В уездном городе N было так много парикмахерских заведений и бюро похоронных процессий, что казалось, жителигорода рождаются лишь затем, чтобы побриться, остричься, освежить голову вежеталем и сразу же умереть.

Ильф–Петров


      Город Н-ск, иногда называемый также N, иногда NN, а иногда и запросто ***-ом, отнюдь не является выдумкой русских беллетристов, как это долгое время было принято полагать. Это конкретный, реально существующий в действительности город. Современной науке достоверно известно, сколько градусов, минут и секунд нужно отложить по меридиану и параллели, чтобы их пересечение указало на глобусе точку нынешней дислокации Н-ска; скрупулезно подсчитано число квадратных километров, отнимаемое городом у поверхности Земли; данные аэрофотосъемки позволяют судить, что он обладает многочисленным населением, более или менее осмысленной планировкой, общественным транспортом и водопроводом; наконец, имеются снимки и видеозаписи, дающие представление о внешнем облике Н-ска.

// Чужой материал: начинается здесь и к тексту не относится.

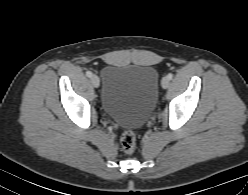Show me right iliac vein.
Instances as JSON below:
<instances>
[{"instance_id":"63e3f726","label":"right iliac vein","mask_w":248,"mask_h":195,"mask_svg":"<svg viewBox=\"0 0 248 195\" xmlns=\"http://www.w3.org/2000/svg\"><path fill=\"white\" fill-rule=\"evenodd\" d=\"M91 83H92V85L94 86V87H99V85H100V80H99V78L96 76V75H93L92 77H91Z\"/></svg>"}]
</instances>
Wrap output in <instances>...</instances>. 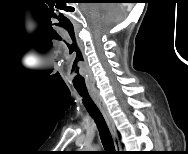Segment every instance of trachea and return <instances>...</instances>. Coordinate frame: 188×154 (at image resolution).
Masks as SVG:
<instances>
[{
  "instance_id": "trachea-1",
  "label": "trachea",
  "mask_w": 188,
  "mask_h": 154,
  "mask_svg": "<svg viewBox=\"0 0 188 154\" xmlns=\"http://www.w3.org/2000/svg\"><path fill=\"white\" fill-rule=\"evenodd\" d=\"M78 93L80 94L81 97H83V103H84L87 111L92 116V118L94 119V121L97 125L98 131L100 134V138H101L104 150H105L103 152L105 154H116L117 151L115 150V146L113 143L111 133L109 131L106 121H105L102 113L100 112L99 108L96 106L94 101L91 99L87 90L86 91L78 90Z\"/></svg>"
}]
</instances>
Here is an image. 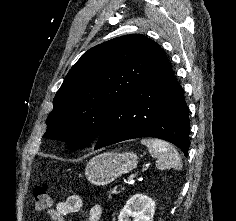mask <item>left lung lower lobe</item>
Returning <instances> with one entry per match:
<instances>
[{"label": "left lung lower lobe", "mask_w": 236, "mask_h": 221, "mask_svg": "<svg viewBox=\"0 0 236 221\" xmlns=\"http://www.w3.org/2000/svg\"><path fill=\"white\" fill-rule=\"evenodd\" d=\"M189 131L184 91L163 53L141 83L112 112L97 137L95 149L128 139L155 137L173 143L187 156Z\"/></svg>", "instance_id": "obj_1"}]
</instances>
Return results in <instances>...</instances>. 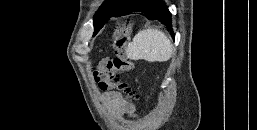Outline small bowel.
Here are the masks:
<instances>
[{"label":"small bowel","mask_w":257,"mask_h":130,"mask_svg":"<svg viewBox=\"0 0 257 130\" xmlns=\"http://www.w3.org/2000/svg\"><path fill=\"white\" fill-rule=\"evenodd\" d=\"M121 110H122L124 113H127V114H132V113H133V107L130 106V105L122 106V107H121Z\"/></svg>","instance_id":"small-bowel-1"}]
</instances>
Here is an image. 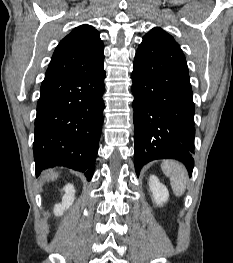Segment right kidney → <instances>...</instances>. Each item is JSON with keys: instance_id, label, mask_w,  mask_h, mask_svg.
Listing matches in <instances>:
<instances>
[{"instance_id": "ca27d5eb", "label": "right kidney", "mask_w": 233, "mask_h": 263, "mask_svg": "<svg viewBox=\"0 0 233 263\" xmlns=\"http://www.w3.org/2000/svg\"><path fill=\"white\" fill-rule=\"evenodd\" d=\"M65 194L62 198V202L60 204H56L54 207V213L56 216H60L63 214L65 210H67L74 202L75 188L72 184H67L63 188Z\"/></svg>"}]
</instances>
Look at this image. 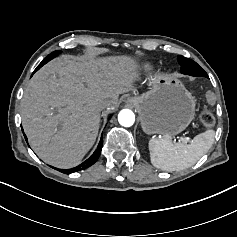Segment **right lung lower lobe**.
Instances as JSON below:
<instances>
[{
  "instance_id": "obj_1",
  "label": "right lung lower lobe",
  "mask_w": 237,
  "mask_h": 237,
  "mask_svg": "<svg viewBox=\"0 0 237 237\" xmlns=\"http://www.w3.org/2000/svg\"><path fill=\"white\" fill-rule=\"evenodd\" d=\"M24 137L27 141L26 135H24ZM102 145H103V136L101 137L99 145H98L97 149L95 150V152L90 156L89 159L84 161L82 164H80L79 166H77L75 168L66 169V170L65 169H57V168H55V169L59 170L62 173L70 174V173L78 172L80 170H84V169L90 167L91 165H93L98 160V158L100 156V153H101V150H102Z\"/></svg>"
}]
</instances>
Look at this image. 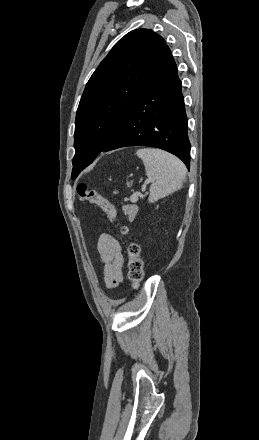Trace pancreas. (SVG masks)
Returning a JSON list of instances; mask_svg holds the SVG:
<instances>
[{"instance_id": "1", "label": "pancreas", "mask_w": 259, "mask_h": 440, "mask_svg": "<svg viewBox=\"0 0 259 440\" xmlns=\"http://www.w3.org/2000/svg\"><path fill=\"white\" fill-rule=\"evenodd\" d=\"M131 199H132V197H130V200ZM122 209H123L124 214L128 216L129 220H133L138 212L137 205H125V206H123Z\"/></svg>"}]
</instances>
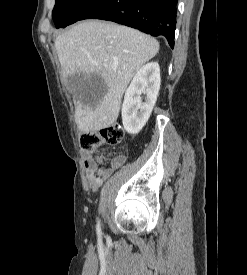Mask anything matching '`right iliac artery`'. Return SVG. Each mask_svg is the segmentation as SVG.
I'll list each match as a JSON object with an SVG mask.
<instances>
[{
  "instance_id": "1",
  "label": "right iliac artery",
  "mask_w": 247,
  "mask_h": 275,
  "mask_svg": "<svg viewBox=\"0 0 247 275\" xmlns=\"http://www.w3.org/2000/svg\"><path fill=\"white\" fill-rule=\"evenodd\" d=\"M97 233H98V235L101 234L100 222L99 221H98V224H97Z\"/></svg>"
}]
</instances>
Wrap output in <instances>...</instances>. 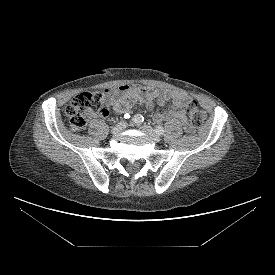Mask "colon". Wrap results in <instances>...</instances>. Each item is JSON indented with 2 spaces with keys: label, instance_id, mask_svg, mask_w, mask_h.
<instances>
[{
  "label": "colon",
  "instance_id": "1",
  "mask_svg": "<svg viewBox=\"0 0 275 275\" xmlns=\"http://www.w3.org/2000/svg\"><path fill=\"white\" fill-rule=\"evenodd\" d=\"M105 112L104 96L101 92H82L76 95L65 109L70 126L74 131L82 130L92 115ZM188 117L191 127L197 128L203 123L205 113L195 101H190Z\"/></svg>",
  "mask_w": 275,
  "mask_h": 275
}]
</instances>
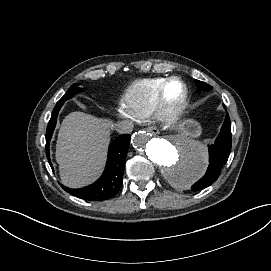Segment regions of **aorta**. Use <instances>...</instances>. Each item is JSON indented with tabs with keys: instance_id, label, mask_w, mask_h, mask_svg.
I'll list each match as a JSON object with an SVG mask.
<instances>
[{
	"instance_id": "obj_1",
	"label": "aorta",
	"mask_w": 271,
	"mask_h": 271,
	"mask_svg": "<svg viewBox=\"0 0 271 271\" xmlns=\"http://www.w3.org/2000/svg\"><path fill=\"white\" fill-rule=\"evenodd\" d=\"M132 145L146 154L163 177L175 187H190L202 177L208 166L207 148L186 133L158 138L138 131L133 135Z\"/></svg>"
}]
</instances>
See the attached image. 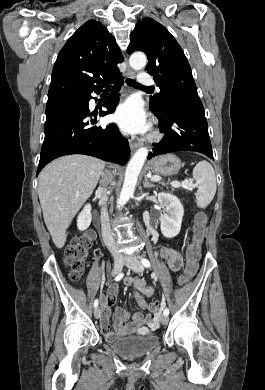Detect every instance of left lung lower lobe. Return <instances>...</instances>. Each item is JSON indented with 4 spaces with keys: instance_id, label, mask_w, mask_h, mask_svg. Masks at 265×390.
<instances>
[{
    "instance_id": "1",
    "label": "left lung lower lobe",
    "mask_w": 265,
    "mask_h": 390,
    "mask_svg": "<svg viewBox=\"0 0 265 390\" xmlns=\"http://www.w3.org/2000/svg\"><path fill=\"white\" fill-rule=\"evenodd\" d=\"M150 110L159 120V128L165 136L155 143L148 159L177 151H195L213 158L208 124L204 107L198 94L169 97L166 107Z\"/></svg>"
}]
</instances>
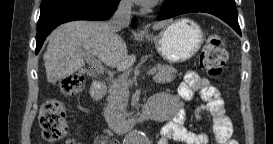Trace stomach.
<instances>
[{
    "mask_svg": "<svg viewBox=\"0 0 273 144\" xmlns=\"http://www.w3.org/2000/svg\"><path fill=\"white\" fill-rule=\"evenodd\" d=\"M158 53L168 62L179 63L192 58L204 41L201 27L191 19L183 18L169 23L155 37Z\"/></svg>",
    "mask_w": 273,
    "mask_h": 144,
    "instance_id": "obj_1",
    "label": "stomach"
}]
</instances>
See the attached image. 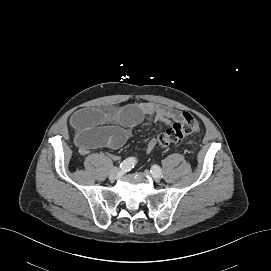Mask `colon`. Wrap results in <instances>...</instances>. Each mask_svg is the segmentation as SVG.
I'll list each match as a JSON object with an SVG mask.
<instances>
[{
    "mask_svg": "<svg viewBox=\"0 0 271 271\" xmlns=\"http://www.w3.org/2000/svg\"><path fill=\"white\" fill-rule=\"evenodd\" d=\"M198 129V120L190 113L183 112L181 120L177 121L161 133L156 138V143L161 147H165L197 132Z\"/></svg>",
    "mask_w": 271,
    "mask_h": 271,
    "instance_id": "obj_1",
    "label": "colon"
}]
</instances>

Его кварталы, набережная, мосты, серое небо, привокзальная площадь, старухи, торгующие пирожками с картошкой и капустой, приезжие, щиплющие себя за руку, и другие, столь же убедительные признаки реальности, доказывают: это не сон. Город Н-ск существует на самом деле, и последний конгресс космографов в Гааге, сломав позиции одиноких упрямцев с их невразумительными доводами метафизического порядка, утвердил этот факт подавляющим большинством голосов.
      Мы отдаем себе отчет, что данное открытие если где и грянет сенсацией, то лишь в коридорах Н-ского муниципалитета. Цивилизованное же сообщество оно взбудоражит едва ли. Скорее всего, цивилизованное сообщество пожелает его либо вовсе не заметить, либо, заметив, тотчас забыть, как (или потому что) оно забыло разницу между действительностью и мифом.
      Иное дело – отечественная публика, особенно та ее часть, что зовется «умудренный читатель».
      Взращенный угрюмым племенем русских литераторов специально для своих мрачных забав, такой читатель приучен слышать в зачине «дело происходило городе Н-ск» старое сказочное «за тридевять земель, за тридевять морей», то есть он немедленно смекает, что оно происходило где-нибудь всюду, там, нигде, или (что самое неприятное) вообще не происходило, а вся история есть лишь хитрая аллегория на Отечество, стенающее под властью тупиц, казнокрадов и палачей, в котором простой народ живет впроголодь и мается, и жить так дальше нельзя, а нужно сейчас же, немедленно что-то решать. И как автор ни стучи себя в грудь, как ни клянись тятей и мамой, что нету никаких аллегорий и между строк ничего не писано, и даже намека нет ни одного в его сухом и беспристрастном докладе об истории легендарного города, умудренный читатель только подмигнет ему заговорщицки: давай-давай, мол, не лыком шит, понимаю. А сам отложит книжицу, задумается да и ахнет кулаком по столу:
      – А ведь верно пишет! Одни ворюги крутом!
      Впрочем, негоже нам на читателя пенять, коли самой российской словесности втемяшилось быть непременно зеркалом русской революции. Ублажать публику, забавлять скучающий ум, ворковать у девичьего ушка – нет, увольте; сии алтари отечественные питомцы муз обходили с надменной брезгливостью. Единственно достойным долгом и призванием своим они исстари почитали другое, а именно: беззаветное служение народу и суровую борьбу против не справедливости, деспотизма, рабства, порока, мздоимства, невежества, хамства, отсталости, низкопоклонства, жестокости, угодничества, чванства, равнодушия, беззакония, воровства – за что-нибудь хорошее. Звуки, исторгаемые ими из своих цевниц, не были призваны увлечь слух волшебным очарованием. Напротив, русские литераторы специально норовили бряцануть по лире так, чтоб власть на троне подпрыгнула от испуга, а потом еще часа два обалдело трясла головой и, унимая звон, ковырялась щепочкой в ухе.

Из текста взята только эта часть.